I just love developing web applications and so left my job of Training and shifted to programming. I selected asp.net as that is the technology here in India were jobs are easily available(compared to PHP).
But I kind of feel tied up when using .NET. So to explore more I have decided to learn PHP too.
Now my dilemma is, I want to continue with Asp.net (at least for now) and at the same time become a pro in PHP also. Is it possible to master two different technologies simultaneously . Someone suggested me to learn asp.net mvc. But I feel I should explore open source also as it’ll help me to widen my horizon of programming when developing applications in future.
So should I stick to asp.net for now and pursue PHP after some time Or can I go about learning both simultaneously??

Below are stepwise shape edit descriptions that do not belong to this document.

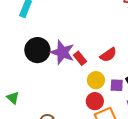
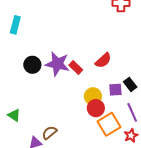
black circle: (37, 50) -> (32, 65), size x0.7
yellow circle: (96, 80) -> (93, 96), moved

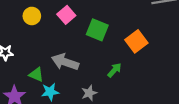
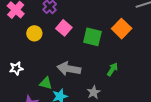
orange square: (136, 41) -> (122, 29), moved

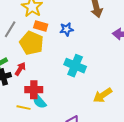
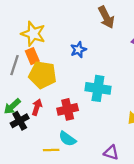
orange rectangle: (41, 26) -> (32, 56), moved, turned 64
red cross: (34, 90) -> (68, 109), moved

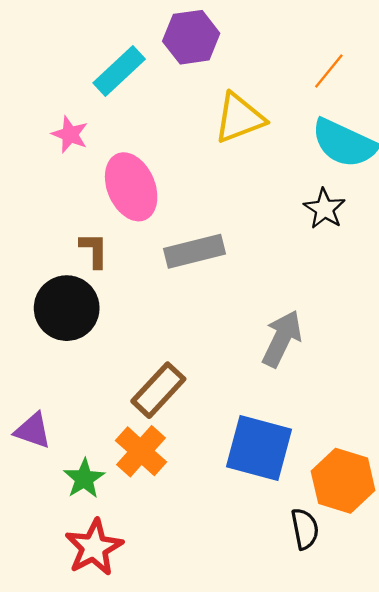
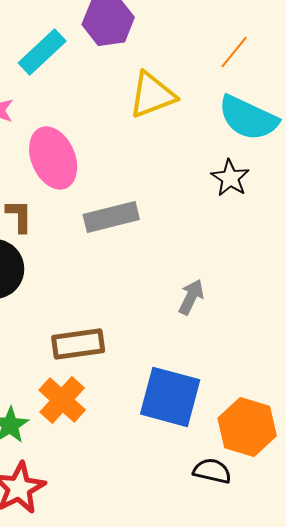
gray arrow: (282, 339) -> (191, 297), size x0.7
brown rectangle: (158, 390) -> (78, 344), turned 39
black semicircle: (305, 529) -> (212, 471), turned -66

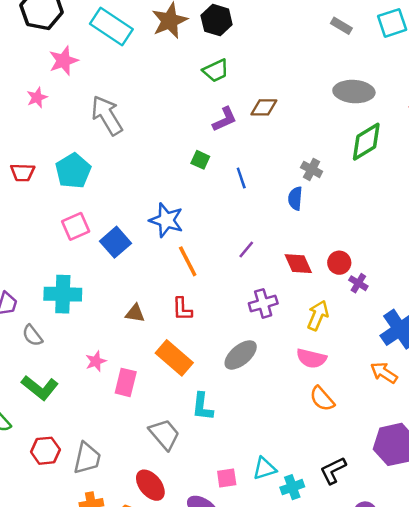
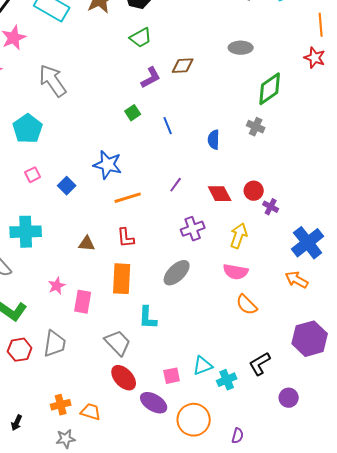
gray ellipse: (354, 92) -> (241, 48), moved, size x0.7
green square: (200, 160) -> (133, 113), turned 35
gray cross: (312, 169) -> (256, 127), moved
pink square: (76, 226) -> (33, 175), size x0.7
blue square: (116, 242) -> (67, 186), size x0.7
orange line: (188, 261) -> (128, 198), turned -76
orange rectangle: (174, 358) -> (122, 279), turned 56
red hexagon: (45, 451) -> (20, 350), moved
gray trapezoid: (87, 458) -> (55, 344), moved
red ellipse: (150, 485) -> (124, 378), moved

ASP.NET can be very alien to those that solely develop with HTML and PHP. I like the power you get from having ASP.NET handle certain parts of your site, because in reality there’s only so much you’d do with text boxes; besides, you can use CSS on them and they render as HTML any way.
Of course, you can learn both at the same time, and any notion that you cannot learn two things at once is complete nonsense. However, given current trends in the market and your initial taste for ASP.NET I would recommend that you learn ASP.NET (Webforms and MVC) and Python/Django instead of PHP. Python is far more developer-friendly and it is tipped to be the language of choice above PHP over the next five or ten years.
I think it comes down to the preference… for me, I rather learn one technology at a time. I feel learning MVC framework will get you higher paying job…though I can’t say the job will be easier to find than asp.net. But, if you’re looking in learning curve difficulty point of view then I’d start with PHP. However, I’m more incline that you follow Microsoft shop since you already know asp.net.